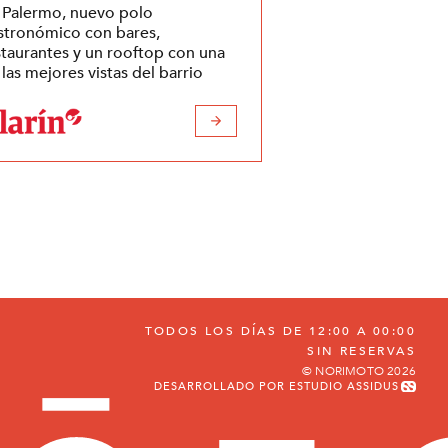
 Palermo, nuevo polo
stronómico con bares,
staurantes y un rooftop con una
 las mejores vistas del barrio
TODOS LOS DÍAS DE 12:00 A 00:00
SIN RESERVAS
© NORIMOTO 2026
DESARROLLADO POR ESTUDIO ASSIDUS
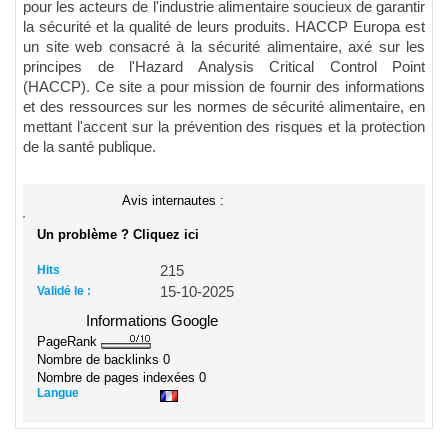
pour les acteurs de l'industrie alimentaire soucieux de garantir
la sécurité et la qualité de leurs produits. HACCP Europa est
un site web consacré à la sécurité alimentaire, axé sur les
principes de l'Hazard Analysis Critical Control Point
(HACCP). Ce site a pour mission de fournir des informations
et des ressources sur les normes de sécurité alimentaire, en
mettant l'accent sur la prévention des risques et la protection
de la santé publique.
Avis internautes :
Un problème ? Cliquez ici
Hits
215
Validé le :
15-10-2025
Informations Google
PageRank
Nombre de backlinks
0
Nombre de pages indexées
0
Langue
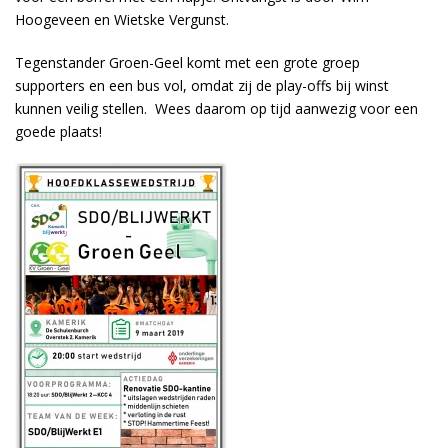
Hoogeveen en Wietske Vergunst.
Tegenstander Groen-Geel komt met een grote groep
supporters en een bus vol, omdat zij de play-offs bij winst
kunnen veilig stellen. Wees daarom op tijd aanwezig voor een
goede plaats!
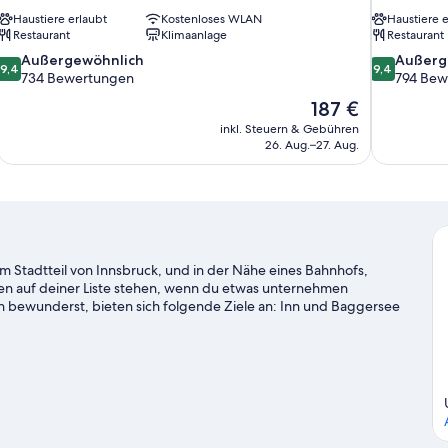
Haustiere erlaubt
Kostenloses WLAN
Haustiere e
Restaurant
Klimaanlage
Restaurant
9.4
9.4
Außergewöhnlich
Außerg
9,4
9,4
von
von
734 Bewertungen
794 Bew
10,
10,
Der
187 €
Außergewöhnlich,
Außergewöh
Preis
inkl. Steuern & Gebühren
734
794
beträgt
26. Aug.–27. Aug.
Bewertungen
Bewertung
187 €
 Stadtteil von Innsbruck, und in der Nähe eines Bahnhofs,
ten auf deiner Liste stehen, wenn du etwas unternehmen
 bewunderst, bieten sich folgende Ziele an: Inn und Baggersee
ighlights: Alpenzoo und Botanischer Garten der Universität
iken und beim Bergsteigen sind dir Outdoor-Abenteuer sicher.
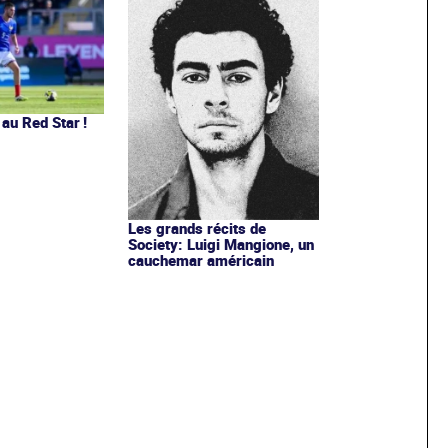
au Red Star !
Les grands récits de
Society: Luigi Mangione, un
cauchemar américain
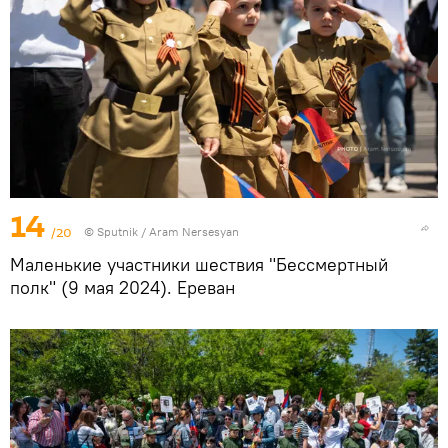
14
/20
© Sputnik / Aram Nersesyan
Маленькие участники шествия "Бессмертный
полк" (9 мая 2024). Еревaн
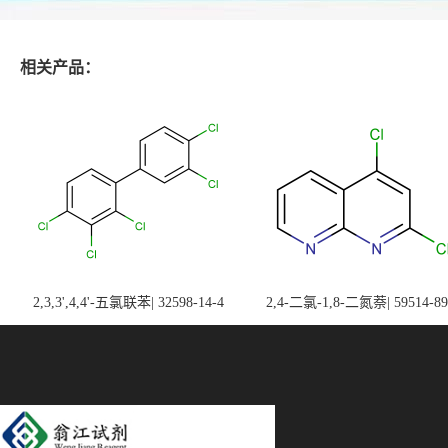
相关产品：
2,3,3',4,4'-五氯联苯| 32598-14-4
2,4-二氯-1,8-二氮萘| 59514-89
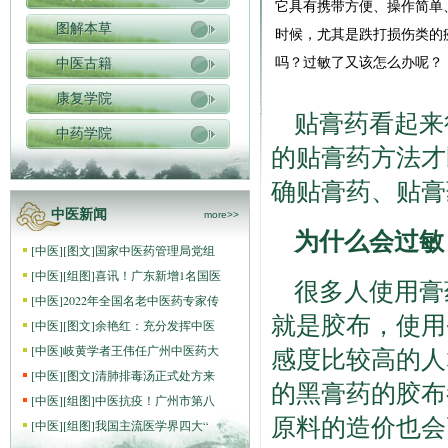
它具有携带方便、操作简单
图解本草
时候，尤其是跌打损伤类的
吗？过敏了又该怎么办呢？
中医古籍
康复学院
贴膏药看起来
中药学院
的贴膏药方法才
确贴膏药、贴膏
中医新闻
more>>
为什么会过敏
[
中医
]
[图文]
国家中医药管理局党组
[
中医
]
[组图]
喜讯！广东新增1名国医
很多人使用膏
[
中医
]
2022年全国名老中医药专家传
就是胶布，使用
[
中医
]
[图文]
余艳红：充分发挥中医
[
中医
]
岐黄学者王伟任广州中医药大
感度比较高的人
[
中医
]
[图文]
清肺排毒汤正式处方来
的黑膏药的胶布
[
中医
]
[组图]
中医抗疫！广州市第八
原料的造价也会
[
中医
]
[组图]
我国主流医学界四大“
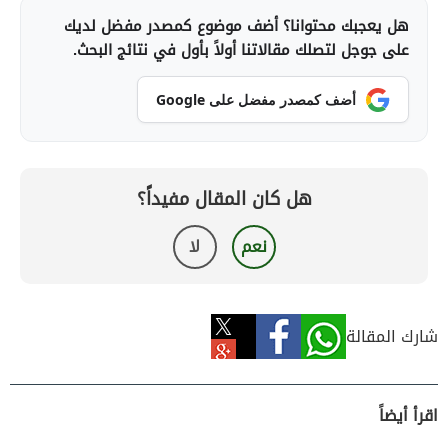
هل يعجبك محتوانا؟ أضف موضوع كمصدر مفضل لديك
على جوجل لتصلك مقالاتنا أولاً بأول في نتائج البحث.
أضف كمصدر مفضل على Google
هل كان المقال مفيداً؟
نعم
لا
شارك المقالة
اقرأ أيضاً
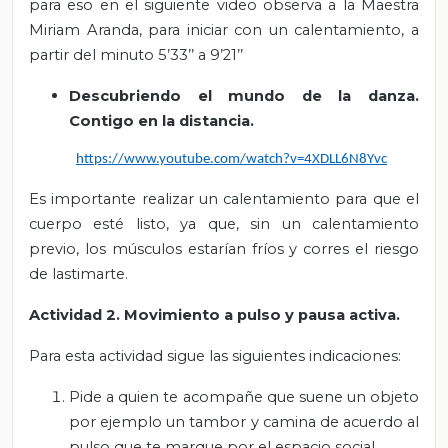
para eso en el siguiente video observa a la Maestra
Miriam Aranda, para iniciar con un calentamiento, a
partir del minuto 5’33’’ a 9’21’’
Descubriendo el mundo de la danza.
Contigo en la distancia.
https://www.youtube.com/watch?v=4XDLL6N8Yvc
Es importante realizar un calentamiento para que el
cuerpo esté listo, ya que, sin un calentamiento
previo, los músculos estarían fríos y corres el riesgo
de lastimarte.
Actividad 2. Movimiento a pulso y pausa activa.
Para esta actividad sigue las siguientes indicaciones:
Pide a quien te acompañe que suene un objeto
por ejemplo un tambor y camina de acuerdo al
pulso que te marque por el espacio social.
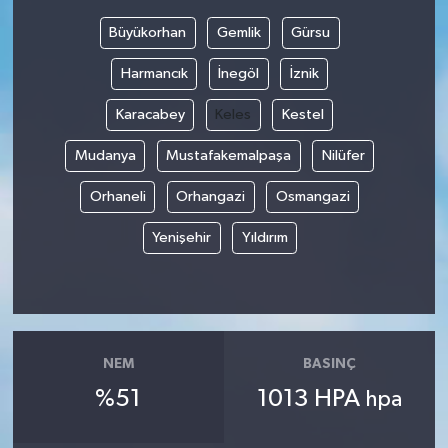
Büyükorhan
Gemlik
Gürsu
Bilim, Teknoloji
Harmancık
İnegöl
İznik
Karacabey
Keles
Kestel
Mudanya
Mustafakemalpaşa
Nilüfer
Orhaneli
Orhangazi
Osmangazi
Yenişehir
Yıldırım
NEM
BASINÇ
%51
1013 HPA
hpa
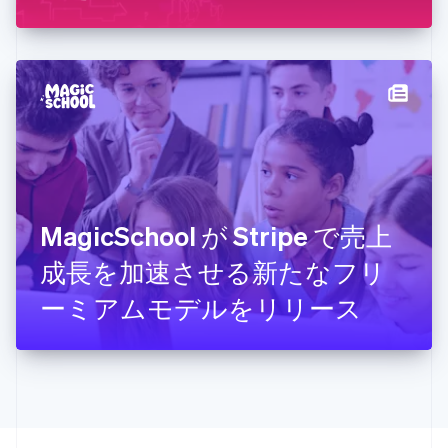
English
Italiano
ジブラルタル
English
シンガポール
English
简体中文
スイス
Deutsch
Français
Italiano
English
スウェーデン
Svenska
English
スペイン
Español
English
スロバキア
MagicSchool が Stripe で売上
English
成長を加速させる新たなフリ
スロベニア
English
Italiano
ーミアムモデルをリリース
タイ
ไทย
English
チェコ共和国
English
デンマーク
English
ドイツ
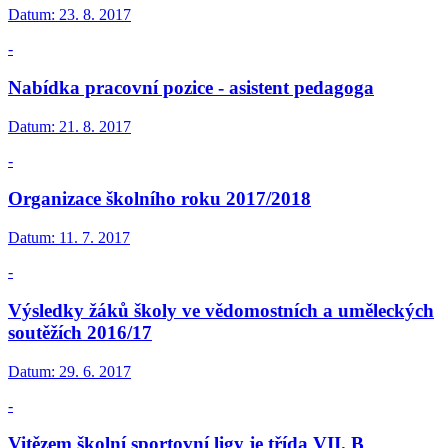
Datum:
23. 8. 2017
-
Nabídka pracovní pozice - asistent pedagoga
Datum:
21. 8. 2017
-
Organizace školního roku 2017/2018
Datum:
11. 7. 2017
-
Výsledky žáků školy ve vědomostních a uměleckých
soutěžích 2016/17
Datum:
29. 6. 2017
-
Vitězem školní sportovní ligy je třída VII. B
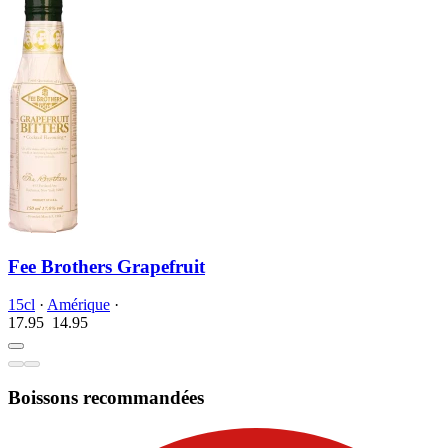
Fee Brothers Grapefruit
15cl
·
Amérique
·
17.95
14.
95
Boissons recommandées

::::

Work instruction> Your answer must be an exact copy of the records, minus any pictures.

Reply to the exercise>
 Palermo, nuevo polo
stronómico con bares,
staurantes y un rooftop con una
 las mejores vistas del barrio
TODOS LOS DÍAS DE 12:00 A 00:00
SIN RESERVAS
© NORIMOTO 2026
DESARROLLADO POR ESTUDIO ASSIDUS
pour les acteurs de l'industrie alimentaire soucieux de garantir
la sécurité et la qualité de leurs produits. HACCP Europa est
un site web consacré à la sécurité alimentaire, axé sur les
principes de l'Hazard Analysis Critical Control Point
(HACCP). Ce site a pour mission de fournir des informations
et des ressources sur les normes de sécurité alimentaire, en
mettant l'accent sur la prévention des risques et la protection
de la santé publique.
Avis internautes :
Un problème ? Cliquez ici
Hits
215
Validé le :
15-10-2025
Informations Google
PageRank
Nombre de backlinks
0
Nombre de pages indexées
0
Langue
Hoogeveen en Wietske Vergunst.
Tegenstander Groen-Geel komt met een grote groep
supporters en een bus vol, omdat zij de play-offs bij winst
kunnen veilig stellen. Wees daarom op tijd aanwezig voor een
goede plaats!
Haustiere erlaubt
Kostenloses WLAN
Haustiere e
Restaurant
Klimaanlage
Restaurant
9.4
9.4
Außergewöhnlich
Außerg
9,4
9,4
von
von
734 Bewertungen
794 Bew
10,
10,
Der
187 €
Außergewöhnlich,
Außergewöh
Preis
inkl. Steuern & Gebühren
734
794
beträgt
26. Aug.–27. Aug.
Bewertungen
Bewertung
187 €
 Stadtteil von Innsbruck, und in der Nähe eines Bahnhofs,
ten auf deiner Liste stehen, wenn du etwas unternehmen
 bewunderst, bieten sich folgende Ziele an: Inn und Baggersee
ighlights: Alpenzoo und Botanischer Garten der Universität
iken und beim Bergsteigen sind dir Outdoor-Abenteuer sicher.
au Red Star !
Les grands récits de
Society: Luigi Mangione, un
cauchemar américain
14
/20
© Sputnik / Aram Nersesyan
Маленькие участники шествия "Бессмертный
полк" (9 мая 2024). Еревaн
相关产品：
2,3,3',4,4'-五氯联苯| 32598-14-4
2,4-二氯-1,8-二氮萘| 59514-89
它具有携带方便、操作简单
图解本草
时候，尤其是跌打损伤类的
吗？过敏了又该怎么办呢？
中医古籍
康复学院
贴膏药看起来
中药学院
的贴膏药方法才
确贴膏药、贴膏
中医新闻
more>>
为什么会过敏
[
中医
]
[图文]
国家中医药管理局党组
[
中医
]
[组图]
喜讯！广东新增1名国医
很多人使用膏
[
中医
]
2022年全国名老中医药专家传
就是胶布，使用
[
中医
]
[图文]
余艳红：充分发挥中医
[
中医
]
岐黄学者王伟任广州中医药大
感度比较高的人
[
中医
]
[图文]
清肺排毒汤正式处方来
的黑膏药的胶布
[
中医
]
[组图]
中医抗疫！广州市第八
原料的造价也会
[
中医
]
[组图]
我国主流医学界四大“
هل يعجبك محتوانا؟ أضف موضوع كمصدر مفضل لديك
على جوجل لتصلك مقالاتنا أولاً بأول في نتائج البحث.
أضف كمصدر مفضل على Google
هل كان المقال مفيداً؟
نعم
لا
شارك المقالة
اقرأ أيضاً
para eso en el siguiente video observa a la Maestra
Miriam Aranda, para iniciar con un calentamiento, a
partir del minuto 5’33’’ a 9’21’’
Descubriendo el mundo de la danza.
Contigo en la distancia.
https://www.youtube.com/watch?v=4XDLL6N8Yvc
Es importante realizar un calentamiento para que el
cuerpo esté listo, ya que, sin un calentamiento
previo, los músculos estarían fríos y corres el riesgo
de lastimarte.
Actividad 2. Movimiento a pulso y pausa activa.
Para esta actividad sigue las siguientes indicaciones:
Pide a quien te acompañe que suene un objeto
por ejemplo un tambor y camina de acuerdo al
pulso que te marque por el espacio social.
Büyükorhan
Gemlik
Gürsu
Bilim, Teknoloji
Harmancık
İnegöl
İznik
Karacabey
Keles
Kestel
Mudanya
Mustafakemalpaşa
Nilüfer
Orhaneli
Orhangazi
Osmangazi
Yenişehir
Yıldırım
NEM
BASINÇ
%51
1013 HPA
hpa
English
Italiano
ジブラルタル
English
シンガポール
English
简体中文
スイス
Deutsch
Français
Italiano
English
スウェーデン
Svenska
English
スペイン
Español
English
スロバキア
MagicSchool が Stripe で売上
English
成長を加速させる新たなフリ
スロベニア
English
Italiano
ーミアムモデルをリリース
タイ
ไทย
English
チェコ共和国
English
デンマーク
English
ドイツ
Datum:
23. 8. 2017
-
Nabídka pracovní pozice - asistent pedagoga
Datum:
21. 8. 2017
-
Organizace školního roku 2017/2018
Datum:
11. 7. 2017
-
Výsledky žáků školy ve vědomostních a uměleckých
soutěžích 2016/17
Datum:
29. 6. 2017
-
Vitězem školní sportovní ligy je třída VII. B
Fee Brothers Grapefruit
15cl
·
Amérique
·
17.95
14.
95
Boissons recommandées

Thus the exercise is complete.